On June 24, 2019, Serena Adlerstein made an informal statement on Facebook about organizing Jews to protest immigrant detention centers in the U.S. Her Facebook network was politically active and soon afterward protests were organized. On June 30, 2019, around 200 people protested at the Elizabeth Contract Detention Center in Elizabeth, New Jersey where police arrested 36 people for blocking exits. In Boston, On July 2, 2019, around 1000 people protested at the Suffolk County House of Corrections after marching from the New England Holocaust Memorial, 18 arrests were made and the state declined to prosecute.
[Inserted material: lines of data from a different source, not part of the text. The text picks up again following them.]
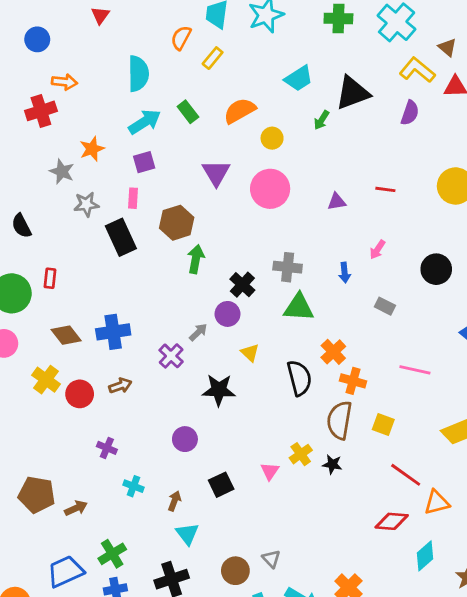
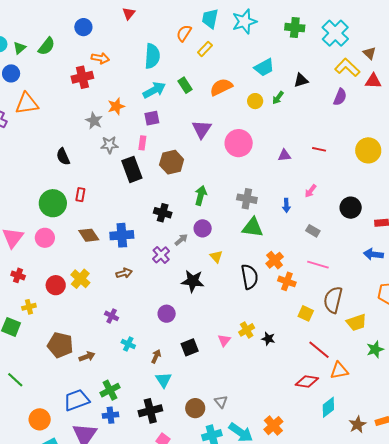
black triangle: (353, 93) -> (301, 80), size x0.6
yellow circle: (272, 138) -> (255, 101), moved
green arrow: (196, 259) -> (201, 195), moved
black cross: (242, 285) -> (163, 213), moved, turned -30
pink line: (415, 370) -> (318, 265), moved
yellow cross: (46, 380) -> (80, 279), moved
red circle: (80, 394) -> (56, 285), moved
brown semicircle: (339, 420) -> (333, 300), moved

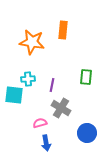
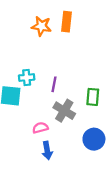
orange star: (32, 42) -> (41, 26), moved, size x0.7
green rectangle: (86, 77) -> (93, 97), moved

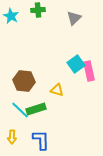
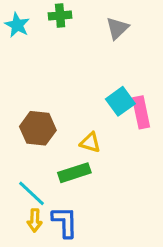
green rectangle: (36, 109) -> (74, 173), moved
cyan line: (20, 110) -> (31, 193), moved
yellow arrow: (12, 137) -> (35, 220), moved

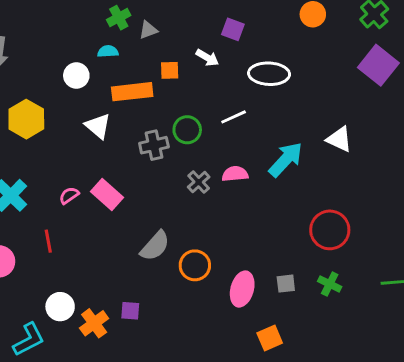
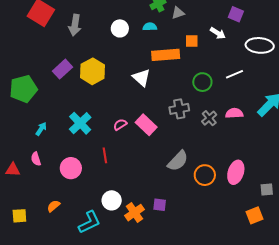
white circle: (76, 76) -> (120, 28), moved
gray cross: (154, 145) -> (179, 109), moved
pink ellipse: (242, 289) -> (236, 172), moved
orange square: (270, 338) -> (255, 215), moved

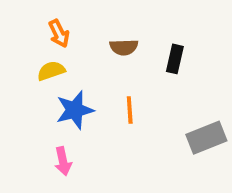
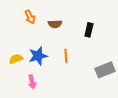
brown semicircle: (124, 47) -> (55, 24), moved
yellow semicircle: (51, 71) -> (16, 59), moved

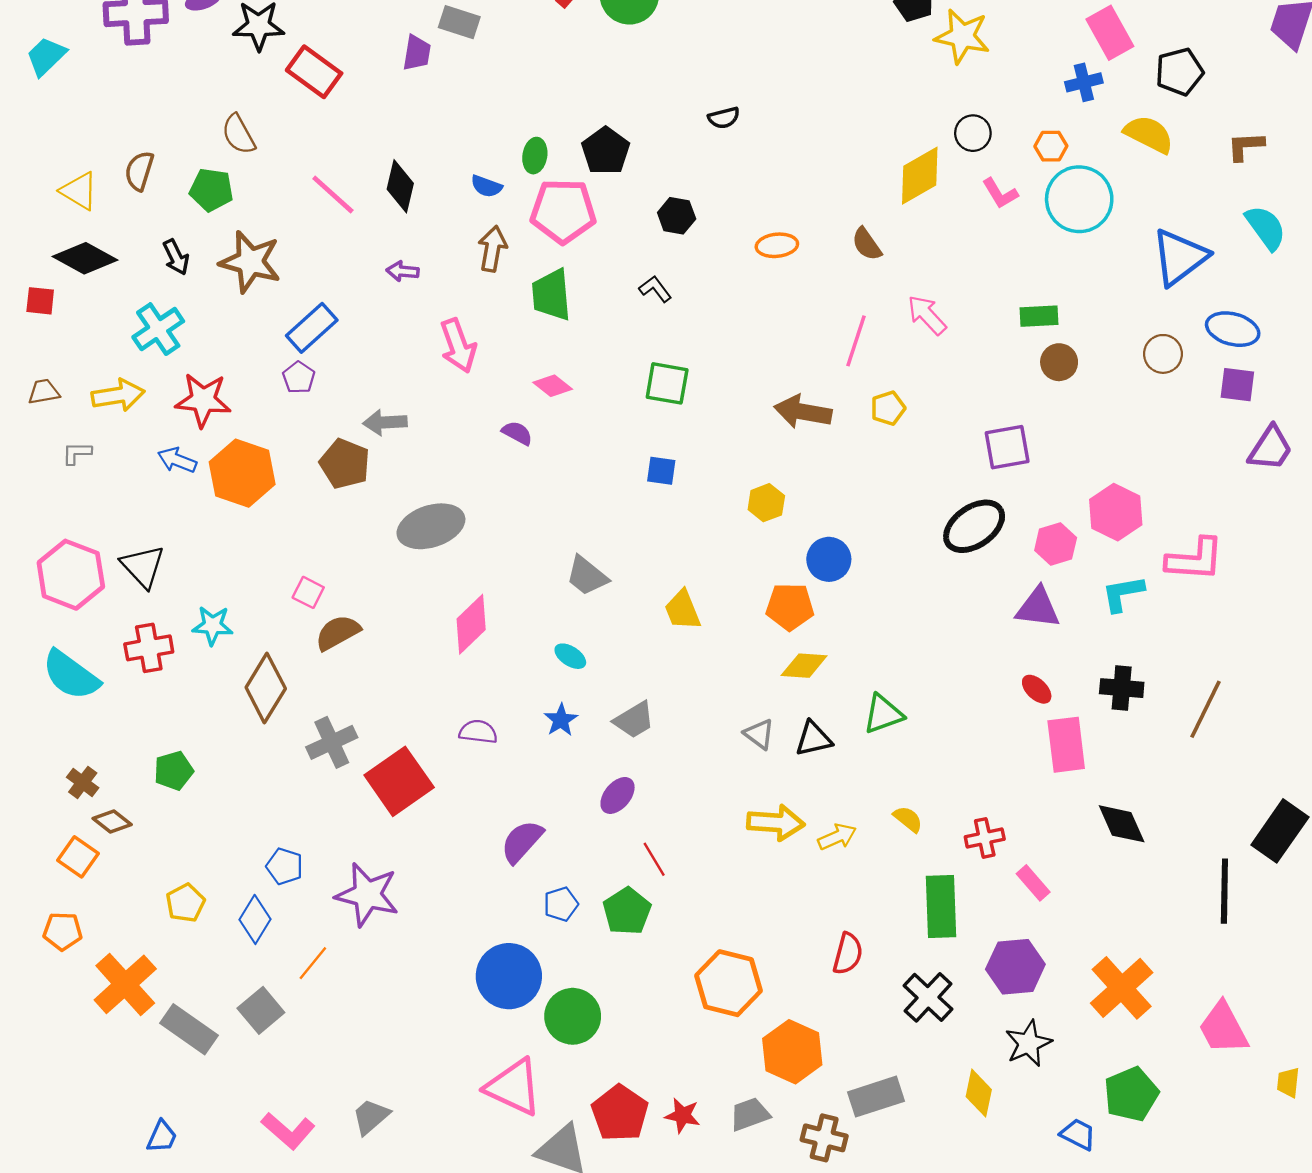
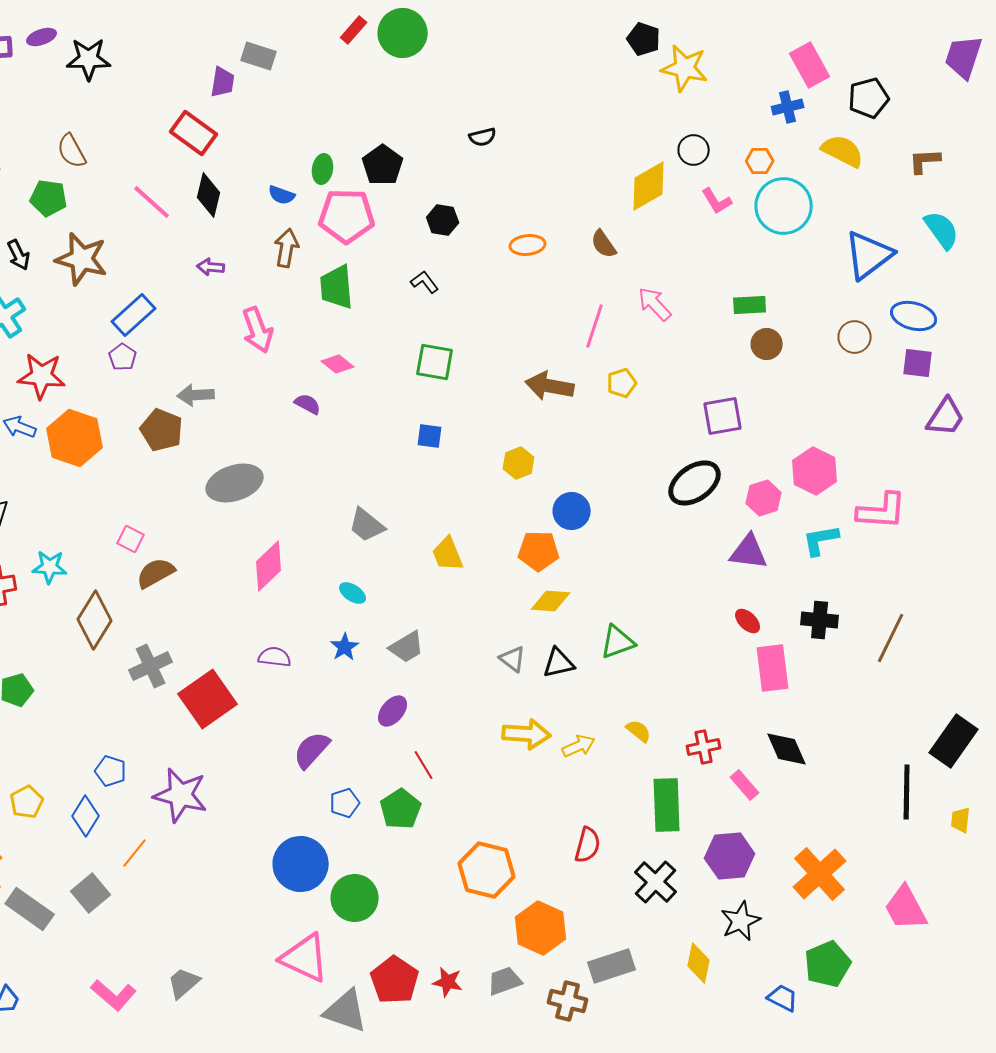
red rectangle: (314, 72) -> (194, 133), moved
black diamond: (1122, 824) -> (787, 749), moved
yellow trapezoid: (1288, 1082) -> (961, 820), moved

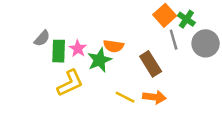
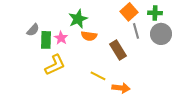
green cross: (186, 19) -> (155, 13), moved, turned -32
green star: (100, 60) -> (78, 19), moved
orange arrow: (154, 97) -> (121, 88), moved

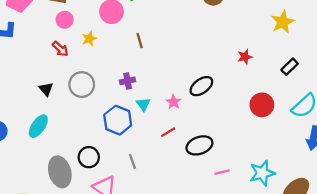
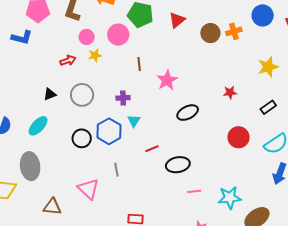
pink circle: (65, 20) -> (87, 37), moved
red arrow: (60, 49) -> (68, 60), turned -70
black triangle: (46, 89) -> (50, 94), turned 40
pink star: (174, 102) -> (167, 80), moved, size x1.5
black circle: (89, 157) -> (82, 138), moved
gray ellipse: (60, 172) -> (30, 166), moved

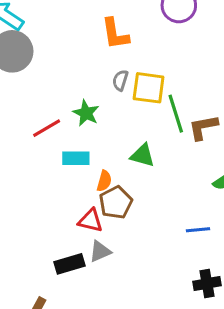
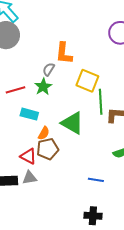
orange L-shape: (115, 34) -> (64, 53), moved
gray semicircle: (120, 80) -> (49, 69), moved
green triangle: (142, 155) -> (72, 123), size x1.4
On the 4th of July parade in Philadelphia, 33 were arrested for protesting. In July 2019, the organization blocked the doors of the ICE headquarters in Washington, D.C. On July 15, around 100 protested outside the ICE office in Atlanta, Georgia resulting in two arrests. On the 2019 Tisha B'Av holiday, protests were held in more than 50 locations in cities including Washington, D.C., New York, Houston, Salt Lake City, Boston and Baltimore. In New York city, 40 protesters were arrested at an Amazon store for protesting the company's business ties with ICE.

=== Actions ===

| Date | City | Target | Protesters | Arrests | Notes |
|---|---|---|---|---|---|
| 6/30/19 | Elizabeth, NJ | Elizabeth Contract Detention Center | 200 | 36 |  |
| 7/2/19 | Boston, MA | Suffolk County House of Corrections | 1000 | 18 | State declined to prosecute. |
| 7/2/19 | Central Falls, RI | Wyatt Detention Center | 200 | 18 |  |
| 7/3/19 | Los Angeles, CA | Theo Lacy Detention Center |  |  |  |
| 7/4/19 | Philadelphia, PA | ICE Field office |  | 33 | Blocked 4 July parade |
| 7/5/19 | San Francisco, CA | Nancy Pelosi's Office |  |  |  |
| 7/5/19 | Chicago, IL | Senator Dick Durbin's office |  |  |  |
| 7/8/19 | New York City | Palantir Office |  |  |  |
| 7/9/19 | Washington, DC | US Capitol |  |  |  |
| 7/11/19 | New York City | Amazon AWS conference |  |  |  |
| 7/11/19 | Buffalo, NY | ICE Field Office |  |  |  |
| 7/12/19 | Grand Rapids, MI | ICE Field Office |  |  |  |
| 7/14/19 | Concord, NH | NH Statehouse |  |  |  |
| 7/15/19 | Atlanta, Georgia | ICE Field office | 100 | 2 |  |
| 7/16/19 | Washington, DC | ICE Headquarters |  |  |  |
| 7/19/19 | Denver, CO | Federal Building |  |  |  |
| 7/19/19 | Portland, Maine | Longfellow Square |  |  |  |
| 7/20/19 | Pompano Beach, FL | Broward Transitional Center |  |  |  |
| 7/21/19 | Baltimore, MD | Johns Hopkins University Stage, Artscape |  |  |  |
| 7/21/19 | Houston, TX | Southwest Key Detention Center |  |  |  |
| 7/23/19 | Cleveland, OH | Geauga County Detention Center |  |  |  |
| 7/25/19 | Overland Park, KS | Rep. Sharice David's office |  |  |  |
| 7/28/19 | Williston, VT | ICE Data Center |  |  |  |
| 7/30/19 | Twin Cities, MN | ICE Field office |  |  |  |
| 8/1/19 | Milwaukee, WI | ICE Field Office |  |  | Mobilized outside of the political action organization; the group formalized its connection following the action. |
| 8/2/19 | Portland, OR | ICE Field Office |  |  |  |
| 8/5/19 | Los Angeles, CA | GEO Group West Coast Headquarters |  |  |  |
| 8/6/19 | St. Louis, MO | ICE Field office |  |  |  |
| 8/8/19 | Cincinnati, OH | Butler County Detention Center |  |  |  |
| 8/8/19 | Seattle, WA | ICE Field Office |  |  |  |
| 8/11/19 | New York, NY | Amazon Bookstore |  |  | Tisha B'av demonstrations |
| 8/11/19 | Baltimore, MD | Howard County Detention Center |  |  |  |
| 8/12/19 | Broward County, FL | GEO Group International Headquarters |  |  |  |
| 8/12/19 | Houston, TX | Southwest Key Detention Center |  |  |  |
| 8/14/19 | Central Falls, RI | Wyatt Detention Center |  |  | Prison Guard drove truck into crowd of protestors. |
| 11/24/19 | Graham, NC | Alamance County Detention Center | 300 | 9 |  |

===August 2019 truck attack===
On August 14, 2019, several hundred protesters were organized outside of a parking lot by the Donald W. Wyatt Detention Facility in Central Falls, Rhode Island, when an ICE employee drove his pickup truck into the protesters. The incident broke the leg and caused internal bleeding of a 64 year old protester. Immediately afterwards, ICE guards pepper sprayed the protesters and the guard who drove the truck was not detained. On August 15, 2019, the driver of the truck was placed on leave and he resigned the next day. The incident prompted an investigation by the Rhode Island Attorney General.